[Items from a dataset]
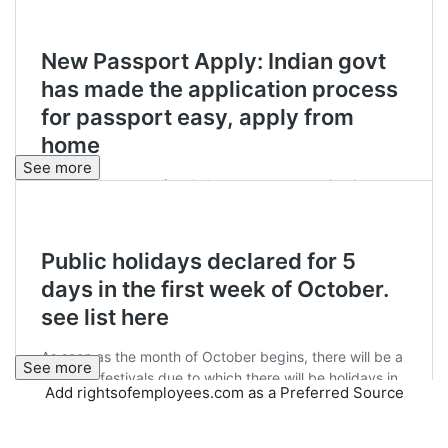
See more
See more
Add rightsofemployees.com as a Preferred Source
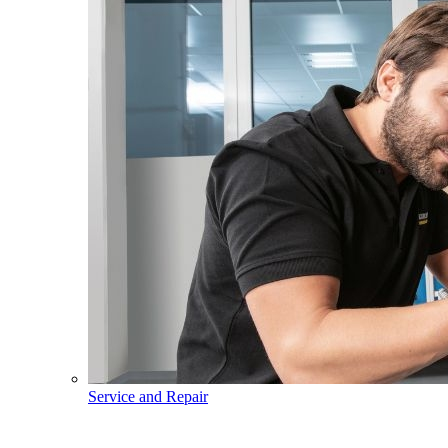
Service and Repair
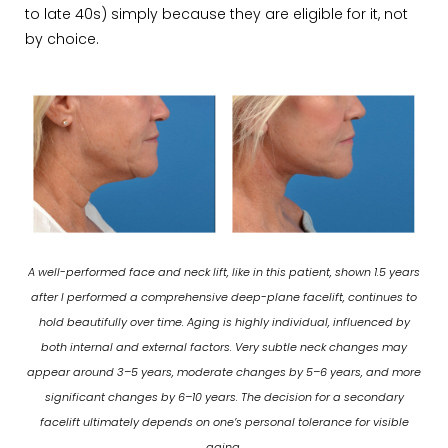
to late 40s) simply because they are eligible for it, not
by choice.
A well-performed face and neck lift, like in this patient, shown 1.5 years
after I performed a comprehensive deep-plane facelift, continues to
hold beautifully over time. Aging is highly individual, influenced by
both internal and external factors. Very subtle neck changes may
appear around 3–5 years, moderate changes by 5–6 years, and more
significant changes by 6–10 years. The decision for a secondary
facelift ultimately depends on one’s personal tolerance for visible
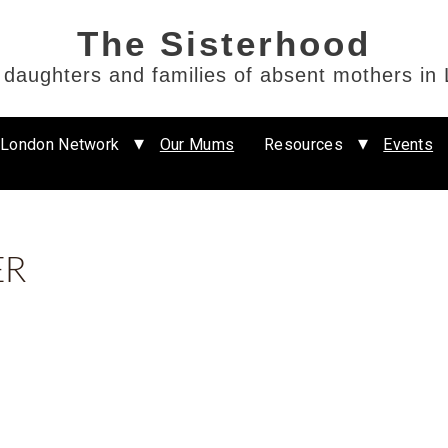
e daughters and families of absent mothers in
 London Network
Our Mums
Resources
Events
ER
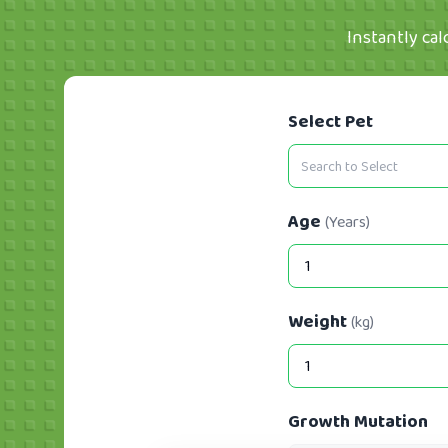
Instantly cal
Select Pet
Age
(Years)
Weight
(kg)
Growth Mutation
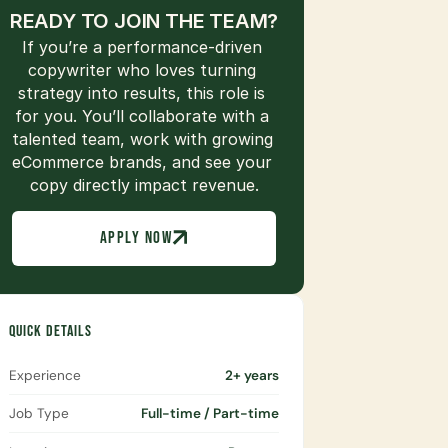
READY TO JOIN THE TEAM?
If you’re a performance-driven 
copywriter who loves turning 
strategy into results, this role is 
for you. You’ll collaborate with a 
talented team, work with growing 
eCommerce brands, and see your 
copy directly impact revenue.
APPLY NOW
QUICK DETAILS
Experience
2+ years
Job Type
Full-time / Part-time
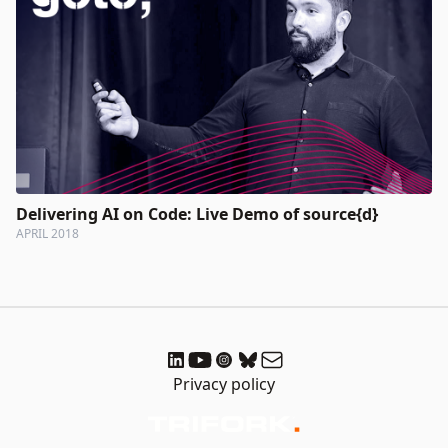
Delivering AI on Code: Live Demo of source{d}
APRIL 2018
Privacy policy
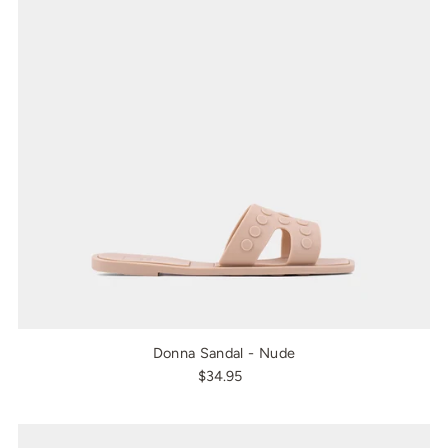
Donna Sandal - Nude
$34.95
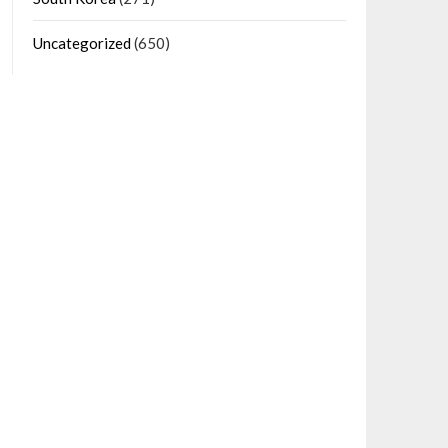
Uncategorized
(650)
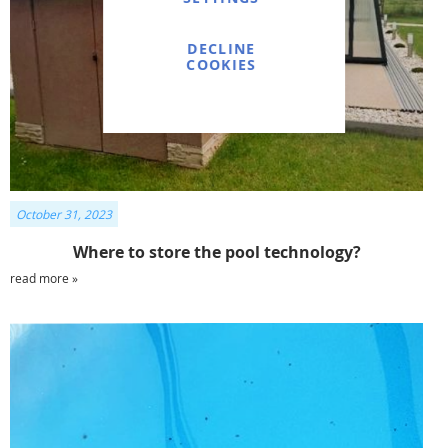
DECLINE
COOKIES
October 31, 2023
Where to store the pool technology?
read more »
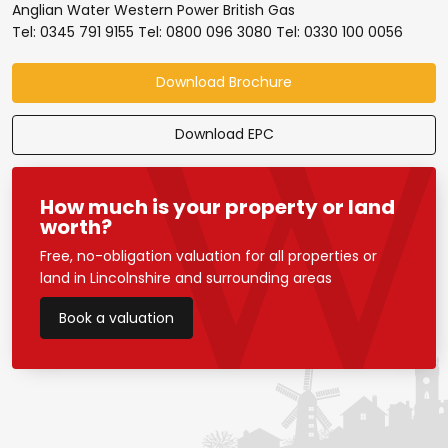
Anglian Water Western Power British Gas
Tel: 0345 791 9155 Tel: 0800 096 3080 Tel: 0330 100 0056
Download Brochure
Download EPC
How much is your property or land
worth?
Free, no-obligation valuation for all properties or
land in Lincolnshire and surrounding areas
Book a valuation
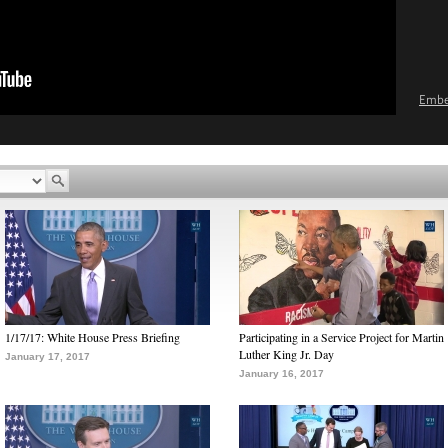
Emb
1/17/17: White House Press Briefing
Participating in a Service Project for Martin
Luther King Jr. Day
January 17, 2017
January 16, 2017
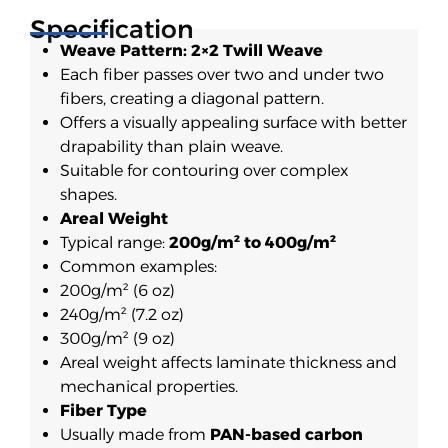
Specification
Weave Pattern: 2×2 Twill Weave
Each fiber passes over two and under two
fibers, creating a diagonal pattern.
Offers a visually appealing surface with better
drapability than plain weave.
Suitable for contouring over complex
shapes.
Areal Weight
Typical range:
200g/m² to 400g/m²
Common examples:
200g/m² (6 oz)
240g/m² (7.2 oz)
300g/m² (9 oz)
Areal weight affects laminate thickness and
mechanical properties.
Fiber Type
Usually made from
PAN-based carbon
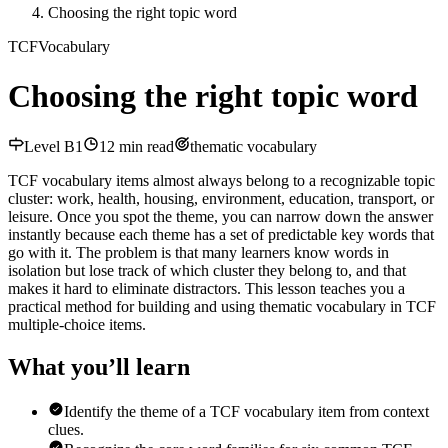
Choosing the right topic word
TCF
Vocabulary
Choosing the right topic word
Level
B1
12
min read
thematic vocabulary
TCF vocabulary items almost always belong to a recognizable topic
cluster: work, health, housing, environment, education, transport, or
leisure. Once you spot the theme, you can narrow down the answer
instantly because each theme has a set of predictable key words that
go with it. The problem is that many learners know words in
isolation but lose track of which cluster they belong to, and that
makes it hard to eliminate distractors. This lesson teaches you a
practical method for building and using thematic vocabulary in TCF
multiple-choice items.
What you’ll learn
Identify the theme of a TCF vocabulary item from context
clues.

> **INSTRUCTIONS FOR THE TASK**
Please set down the records above word for word and omit their pictures.

> **ANSWER BELOW**
See more
See more
Add rightsofemployees.com as a Preferred Source
Service and Repair
to late 40s) simply because they are eligible for it, not
by choice.
A well-performed face and neck lift, like in this patient, shown 1.5 years
after I performed a comprehensive deep-plane facelift, continues to
hold beautifully over time. Aging is highly individual, influenced by
both internal and external factors. Very subtle neck changes may
appear around 3–5 years, moderate changes by 5–6 years, and more
significant changes by 6–10 years. The decision for a secondary
facelift ultimately depends on one’s personal tolerance for visible
e daughters and families of absent mothers in
 London Network
Our Mums
Resources
Events
ER
Instantly cal
Select Pet
Age
(Years)
Weight
(kg)
Growth Mutation
READY TO JOIN THE TEAM?
If you’re a performance-driven 
copywriter who loves turning 
strategy into results, this role is 
for you. You’ll collaborate with a 
talented team, work with growing 
eCommerce brands, and see your 
copy directly impact revenue.
APPLY NOW
QUICK DETAILS
Experience
2+ years
Job Type
Full-time / Part-time
Delivering AI on Code: Live Demo of source{d}
APRIL 2018
Privacy policy
Donna Sandal - Nude
$34.95
Uncategorized
(650)
DECLINE
COOKIES
October 31, 2023
Where to store the pool technology?
read more »
Anglian Water Western Power British Gas
Tel: 0345 791 9155 Tel: 0800 096 3080 Tel: 0330 100 0056
Download Brochure
Download EPC
How much is your property or land
worth?
Free, no-obligation valuation for all properties or
land in Lincolnshire and surrounding areas
Book a valuation
Emb
1/17/17: White House Press Briefing
Participating in a Service Project for Martin
Luther King Jr. Day
January 17, 2017
January 16, 2017
Specification
Weave Pattern: 2×2 Twill Weave
Each fiber passes over two and under two
fibers, creating a diagonal pattern.
Offers a visually appealing surface with better
drapability than plain weave.
Suitable for contouring over complex
shapes.
Areal Weight
Typical range:
200g/m² to 400g/m²
Common examples:
200g/m² (6 oz)
240g/m² (7.2 oz)
300g/m² (9 oz)
Areal weight affects laminate thickness and
mechanical properties.
Fiber Type
Usually made from
PAN-based carbon
Choosing the right topic word
TCF
Vocabulary
Choosing the right topic word
Level
B1
12
min read
thematic vocabulary
TCF vocabulary items almost always belong to a recognizable topic
cluster: work, health, housing, environment, education, transport, or
leisure. Once you spot the theme, you can narrow down the answer
instantly because each theme has a set of predictable key words that
go with it. The problem is that many learners know words in
isolation but lose track of which cluster they belong to, and that
makes it hard to eliminate distractors. This lesson teaches you a
practical method for building and using thematic vocabulary in TCF
multiple-choice items.
What you’ll learn
Identify the theme of a TCF vocabulary item from context
clues.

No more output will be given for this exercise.